Crypto Leverage: How to Increase Profits and Not Lose Your Deposit

Crypto Leverage: How to Increase Profits and Not Lose Your Deposit
Leo
22/12/2025
Authors: Leo
#Research and Analysis

What is leverage in crypto trading?

The cryptocurrency market has long ceased to be just the territory of enthusiasts – today it is a full-fledged financial sector with many tools for earning. One such tool is leverage. It allows traders to open positions for amounts significantly exceeding their own funds. However, with great opportunities come great risks.

In this article, we will break down in detail how leverage works, what its advantages and pitfalls are, and provide practical advice on using this tool safely.

Crypto Leverage: How to Increase Profits and Not Lose Your Deposit

Definition of leverage

Leverage is the ability to borrow money from the platform where trading takes place and open a position larger than your existing funds.
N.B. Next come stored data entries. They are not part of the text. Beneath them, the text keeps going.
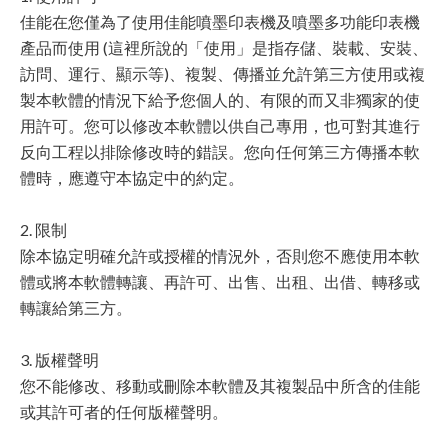
佳能在您僅為了使用佳能噴墨印表機及噴墨多功能印表機
產品而使用 (這裡所說的「使用」是指存儲、裝載、安裝、
訪問、運行、顯示等)、複製、傳播並允許第三方使用或複
製本軟體的情況下給予您個人的、有限的而又非獨家的使
用許可。您可以修改本軟體以供自己專用，也可對其進行
反向工程以排除修改時的錯誤。您向任何第三方傳播本軟
體時，應遵守本協定中的約定。
2. 限制
除本協定明確允許或授權的情況外，否則您不應使用本軟
體或將本軟體轉讓、再許可、出售、出租、出借、轉移或
轉讓給第三方。
3. 版權聲明
您不能修改、移動或刪除本軟體及其複製品中所含的佳能
或其許可者的任何版權聲明。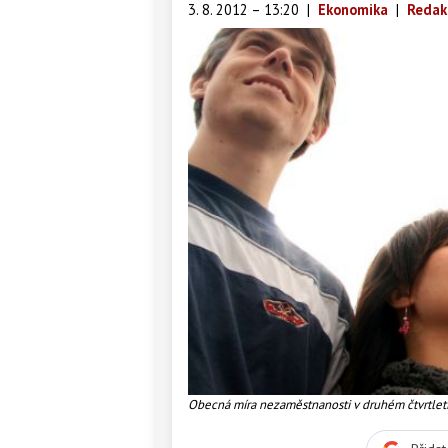
3. 8. 2012 – 13:20
|
Ekonomika
|
Redak
Obecná míra nezaměstnanosti v druhém čtvrtletí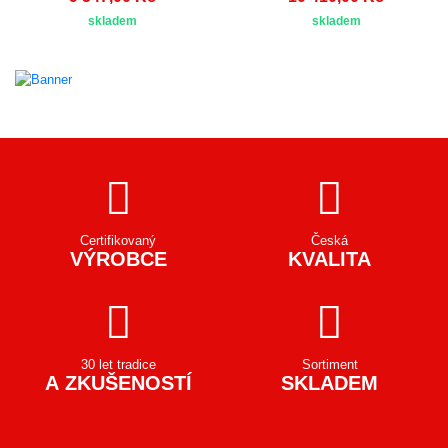
skladem
skladem
Certifikovaný
Česká
VÝROBCE
KVALITA
30 let tradice
Sortiment
A ZKUŠENOSTÍ
SKLADEM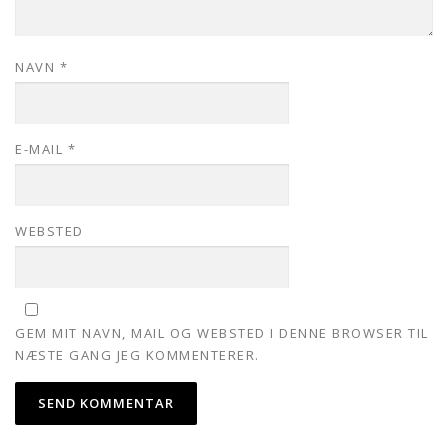
NAVN
*
E-MAIL
*
WEBSTED
GEM MIT NAVN, MAIL OG WEBSTED I DENNE BROWSER TIL
NÆSTE GANG JEG KOMMENTERER.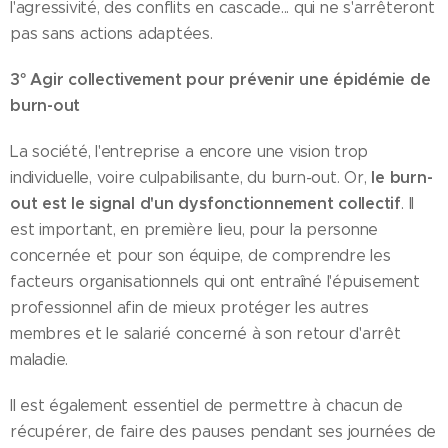
l'agressivité, des conflits en cascade... qui ne s'arrêteront
pas sans actions adaptées.
3° Agir collectivement pour prévenir une épidémie de
burn-out
La société, l'entreprise a encore une vision trop
le burn-
individuelle, voire culpabilisante, du burn-out. Or,
out est le signal d'un dysfonctionnement collectif
. Il
est important, en première lieu, pour la personne
concernée et pour son équipe, de comprendre les
facteurs organisationnels qui ont entraîné l'épuisement
professionnel afin de mieux protéger les autres
membres et le salarié concerné à son retour d'arrêt
maladie.
Il est également essentiel de permettre à chacun de
récupérer, de faire des pauses pendant ses journées de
For example, if a trader has $100 and uses 3x leverage, their position increases to $300. Thus, the leverage figure indicates how many times a trader's position is multiplied when used. It also means how many times potential profits or losses will increase.

Trading platforms provide limits on the use of leverage: it depends on the assets traded on the platform and the company's policy. On some Forex platforms, you can easily find 500x leverage.

How does leverage work in cryptocurrency trading?

Using leverage when trading is a step that is as exciting as it is dangerous. With its help, traders can open large positions while having small collateral. In theory, a trader can use collateral of only $1,000 and 100x leverage – their position will equal $100,000. This allows for increased potential profit due to a more powerful position. However, such a leverage size obliges the trader to be familiar with its coefficient: when using leverage, profits and losses increase by its size. For example, if the price changes by 1% and the trader uses 10x leverage, then profit or loss increases to 10%. In general, when using 100x leverage, a price change of only 1% can lead to the liquidation of the position – the exchange will automatically close it if there is insufficient collateral.

Collateral is also called margin or security to maintain a position. Once the margin in the account runs out, the trader's position is liquidated because there is nothing left to secure it. There are also two types of margin:

  1. Isolated margin. Only a part of the funds from the account is used to secure the position. For example, from a total deposit of $10,000, a trader can use only $2,000 for collateral;
  2. Cross margin. All available funds in the account are used for collateral. If there is $10,000 in the trader's deposit, all these funds will be used as collateral.

Using leverage in trading is a double-edged sword: income can increase manifold, but at the same time, losses can take away all your capital. Securing a large position with a small margin can also play a cruel joke, as one small price fluctuation can liquidate it. You just need to memorize one rule: whatever the leverage is – that's how many times the profit or loss increases.

We still do not recommend using high leverage (above 10x). This starts to look like gambling, because a trader cannot know exactly how much the price will deviate, which will bring them profit or loss.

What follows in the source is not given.